Y todos somos delincuentes

Y todos somos delincuentes

 MARIEN ARISTY CAPITÁN
Era domingo. Diez y media de la noche. Apenas estaba a cuatro cuadras de la seguridad total, cuando me asustó la visión de una patrulla mixta que exhibía sus armas largas con descaro y orgullo.

En ese instante, aunque les veo en esa esquina con frecuencia y es evidente que debería estar acostumbrada a encontrarme con dicha estampa antes de llegar a casa, me asaltó la incertidumbre: ¿habría algún agente de la Autoridad Metropolitana de Transporte (AMET) allí?

Al pasar frente a ellos, justo después de cruzar el semáforo que nos separaba, supe que no había ningún peligro. Y fue así como, después de respirar con alivio, me sentí como una delincuente a pesar de que sólo me había tomado tres copas de vino.

Estaba bien. Acababa de salir de casa de mi hermana Pilar pero, pobre de mí, había olvidado que en nuestro país la ley seca se ha instaurado al completo.

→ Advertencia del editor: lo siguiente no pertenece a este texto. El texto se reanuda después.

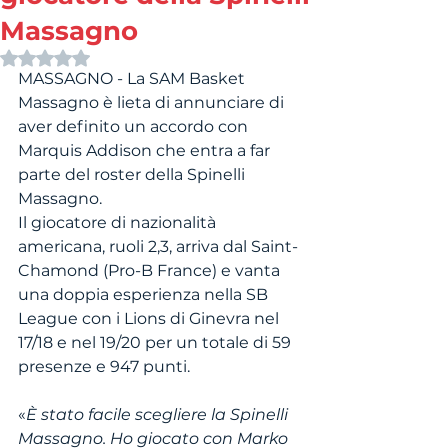
Massagno
Valutazione NaN stelle su 5.
MASSAGNO - La SAM Basket 
Massagno è lieta di annunciare di 
aver definito un accordo con 
Marquis Addison che entra a far 
parte del roster della Spinelli 
Massagno. 
Il giocatore di nazionalità 
americana, ruoli 2,3, arriva dal Saint-
Chamond (Pro-B France) e vanta 
una doppia esperienza nella SB 
League con i Lions di Ginevra nel 
17/18 e nel 19/20 per un totale di 59 
presenze e 947 punti.
«
È stato facile scegliere la Spinelli 
Massagno. Ho giocato con Marko 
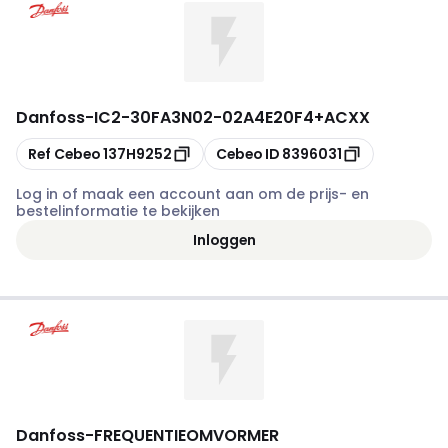
Danfoss
-
IC2-30FA3N02-02A4E20F4+ACXX
Kopiëren
Kopiëren
Ref Cebeo
137H9252
Cebeo ID
8396031
Log in of maak een account aan om de prijs- en
bestelinformatie te bekijken
Inloggen
Danfoss
-
FREQUENTIEOMVORMER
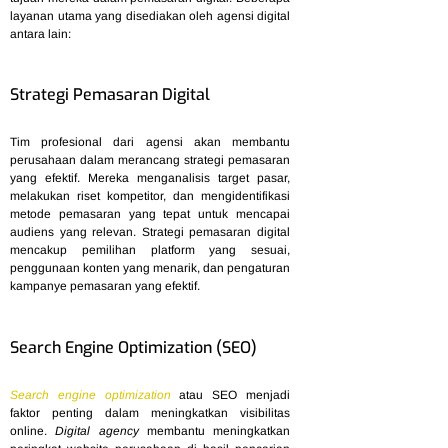
layanan utama yang disediakan oleh agensi digital
antara lain:
Strategi Pemasaran Digital
Tim profesional dari agensi akan membantu
perusahaan dalam merancang strategi pemasaran
yang efektif. Mereka menganalisis target pasar,
melakukan riset kompetitor, dan mengidentifikasi
metode pemasaran yang tepat untuk mencapai
audiens yang relevan. Strategi pemasaran digital
mencakup pemilihan platform yang sesuai,
penggunaan konten yang menarik, dan pengaturan
kampanye pemasaran yang efektif.
Search Engine Optimization (SEO)
Search engine optimization
atau SEO menjadi
faktor penting dalam meningkatkan visibilitas
online.
Digital agency
membantu meningkatkan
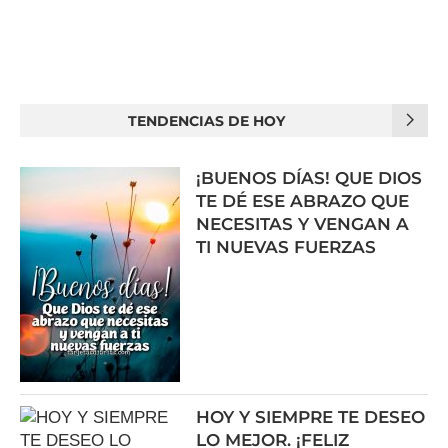
TENDENCIAS DE HOY
¡BUENOS DÍAS! QUE DIOS
TE DÉ ESE ABRAZO QUE
NECESITAS Y VENGAN A
TI NUEVAS FUERZAS
HOY Y SIEMPRE TE DESEO
LO MEJOR. ¡FELIZ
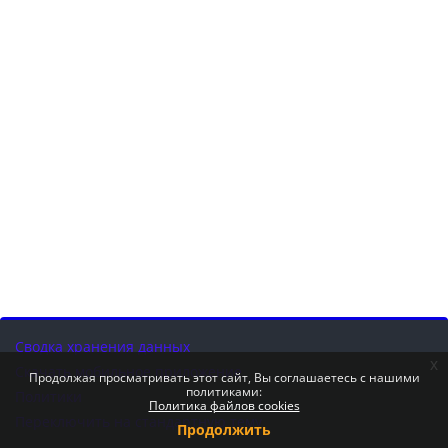
Сводка хранения данных
x
Скачать мобильное приложение
Продолжая просматривать этот сайт, Вы соглашаетесь с нашими
политиками:
Политики
Политика файлов cookies
Переключить на стандартную тему
Продолжить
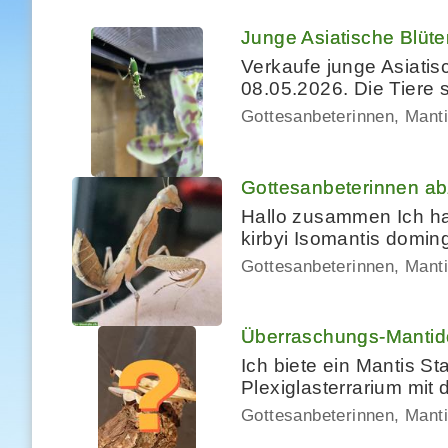
Junge Asiatische Blüt
Verkaufe junge Asiatis
08.05.2026. Die Tiere 
Gottesanbeterinnen, Mant
Gottesanbeterinnen ab
Hallo zusammen Ich h
kirbyi Isomantis domi
Gottesanbeterinnen, Mant
Überraschungs-Mantide
Ich biete ein Mantis S
Plexiglasterrarium mi
Gottesanbeterinnen, Mant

Entonces, ante la posibilidad de encontrarme con uno de esos alcoholímetros que dan positivo con un solo trago, me aterroricé. Mil imágenes se sucedieron frente a mí a partir de aquel momento. Era detenida por un AMET, para comenzar, porque el agente estaba aburrido y quería algo de acción. Yo parquee mi vehículo tranquila, sin quejarme y pregunté por qué me habían parado si no había cometido ninguna infracción. “Es una inspección aleatoria”, respondió el hombre al tiempo de agregar que estaban probando los alcoholímetros y quería hacerme una prueba.

La idea no me agradó. Pero, ¿qué me harían si decía que no quería? ¿Probarían el gas de pimienta conmigo sólo porque no me parecía justo que me detuviera a mí, que no había hecho nada, en lugar de haber parado a uno de los dos imbéciles que iban detrás de mí y se saltaron la luz roja? ¿Y si la pimienta me daba alergia y me causaba alguna reacción que pusiera en peligro mi integridad física?

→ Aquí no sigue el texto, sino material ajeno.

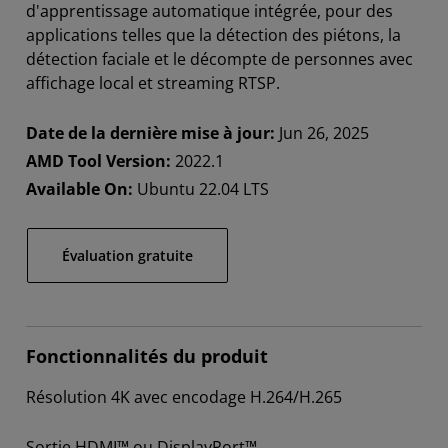
d'apprentissage automatique intégrée, pour des
applications telles que la détection des piétons, la
détection faciale et le décompte de personnes avec
affichage local et streaming RTSP.
Date de la dernière mise à jour:
Jun 26, 2025
AMD Tool Version:
2022.1
Available On:
Ubuntu 22.04 LTS
Évaluation gratuite
Fonctionnalités du produit
Résolution 4K avec encodage H.264/H.265
Sortie HDMI™ ou DisplayPort™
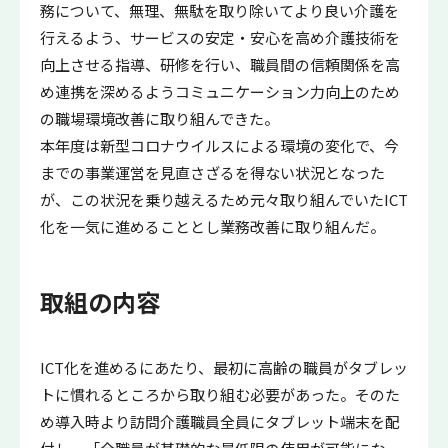
務について、無理、無駄を取り除いてより良い介護を
行えるよう、サービスの安定・安心を高め介護技術を
向上させる指導、研修を行い、職員間の信頼関係を高
め連携を深めるようコミュニケーション力向上のため
の職場環境改善に取り組んできた。
本年度は新型コロナウイルスによる環境の変化で、今
までの事業運営を見直さざるを得ない状況となった
が、この状況を乗り越えるため元々取り組んでいたICT
化を一気に進めることとし業務改善に取り組んだ。
取組の内容
ICT化を進めるにあたり、最初に高齢の職員がタブレッ
トに慣れるところから取り組む必要があった。そのた
め導入時より訪問介護職員全員にタブレット端末を配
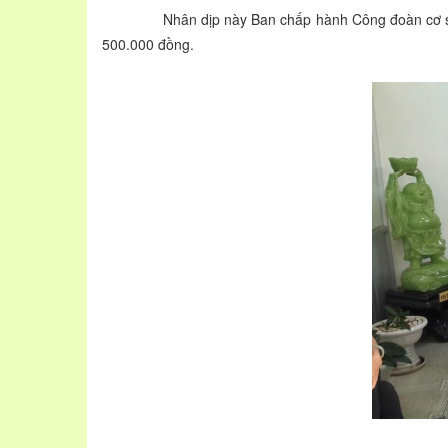
Nhân dịp này Ban chấp hành Công đoàn cơ sở cũng 
500.000 đồng.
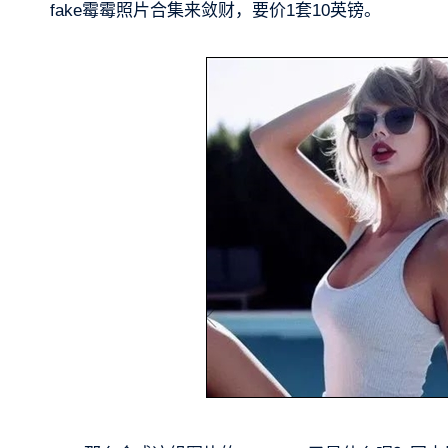
fake霉霉照片合集来敛财，要价1套10英镑。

Ante la duda, y a pesar de las tres copas de vino que me había tomado, me hice la prueba. Como esperaba, salió el letrero de “no driver” y, por tanto, quedé automáticamente etiquetada: estaba, aunque completamente sobria gracias a la gran dosis de pollo que había comido en casa de mi hermana, alcoholizada.

Con la advertencia, saltaron las alarmas. No podía conducir, me explicaron, por lo que se llevarían mi carro. Entonces protesté. Dejaría el carro allí mismo, donde lo había parqueado, y me iría caminando a casa; que me pusieran la multa, que la pagaría con gusto, agregué a pesar de mi inconformidad, porque mi carro no se lo iban a llevar.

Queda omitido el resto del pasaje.